Introduction

The Persian Gulf basin is renowned for huge volumes of gas accumulations in the Paleozoic series and considerable amounts of oil reserves within the Jurassic through Cretaceous sediments (Ghazban 2007). Geochemical studies on oils and source rock samples from this basin have testified the presence of several important petroleum systems in the area (Alizadeh et al. 2017; Hosseiny et al. 2017; Rabbani et al. 2014).
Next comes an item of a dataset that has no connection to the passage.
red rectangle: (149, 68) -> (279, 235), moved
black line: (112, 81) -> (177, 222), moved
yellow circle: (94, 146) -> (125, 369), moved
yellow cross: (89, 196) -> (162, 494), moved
Recent seismic studies in the Iranian sectors of the prolific Persian Gulf region (OEOC, 2014) has resulted in numerous oil and gas discoveries within the Cretaceous Series. The Middle Sarvak Formation (Cenomanian) is believed to be an important source rock within the Cretaceous petroleum system of the eastern Persian Gulf basin (Alipour, 2017; Hosseiny et al. 2016). This source rock is suggested to charge the overlying Mishrif and Ilam carbonates in some oilfields of the study area (Alipour et al. 2017; Alizadeh et al. 2017; Hosseiny et al. 2017). Stratigraphic equivalents of the Middle Sarvak source rock have been geologically and geochemically assessed in the United Arab Emirates (the Shilaif Formation) (Al-Zaabi et al. 2010; Azzam and Taher, 1993; Loutfi and El Bishlawy, 1986) and in the Iraq (the upper parts of the Qmachuqa Formation) (Ameen and Gharib, 2014). The existing organic geochemical data and basin modeling results from the United Arab Emirates collectively suggest that hydrocarbons accumulated within the Mishrif reservoir are sourced from the Cenomanian Shilaif source rock.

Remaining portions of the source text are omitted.